魚津市のホテルグランミラージュの展望フロアにアーティスト、舘鼻則孝さんのアートワークに囲まれた温浴施設「スパ・バルナージュ」がこの春オープンした。舘鼻さんはレディー・ガガさんの履くヒールレスシューズの作者として世界的に知られ、富山にもルーツがある。富山で生まれた「新作」への思いを語った。(聞き手・田尻秀幸、撮影・鳥飼祥恵)

——舘鼻さんは富山にルーツがあり、おじいさんが東京で銭湯を経営されていたそうですね。その富山とお風呂に縁が深い舘鼻さんがこの春、魚津にあるホテルの浴場のアートワークを手掛けた。どのような思いですか。

 

 祖父が舟橋村出身です。僕の父が生まれてすぐの頃に上京しました。そこから知人の銭湯に弟子入りして独立したようです。「歌舞伎湯」という名前で新宿のど真ん中で営業してました。そういう縁もあったので、今回富山でお風呂のお仕事をいただいたのはとてもうれしかった。

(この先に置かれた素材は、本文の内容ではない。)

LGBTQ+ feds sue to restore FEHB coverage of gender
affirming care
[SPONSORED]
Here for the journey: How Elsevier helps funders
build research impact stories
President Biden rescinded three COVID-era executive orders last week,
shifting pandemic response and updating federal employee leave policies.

 自分がお風呂屋さんをやるかどうかは別にして、いつか何らかの形で関わってみたかったんです。だから、今回の仕事は自分のルーツを探るような感慨もあり、特別なものです。

 

 富山という場所は作り手の視点で見ても面白いですよね。工芸やものづくりの拠点はかなり北陸にそろっている。京都や東京とはまた違う伝統文化が残っているし、アンダーグラウンド感がある。京都や東京は完成されちゃっているから、作り手としては富山のような場所での仕事は刺激的ですね。

——舘鼻さんはその銭湯の記憶はあるんですか。

 いや、生まれた時にはもうビルに建て替わっていましたね。バブルの頃でしょうね。祖父が亡くなった時、遺品を整理しながら当時の話を父からいろいろと聞きました。

——今回アートワークを手掛けた浴場はどんなものになりましたか。

 立山連峰をモチーフにした壁画を描きました。具体的に言うと、山側の浴室は太陽が輝く鮮やかな色彩の図で、海側の方は荒々しい雷雲の図を描いています。うちの銭湯もそうだったのですが、モザイク壁画の手法を取りました。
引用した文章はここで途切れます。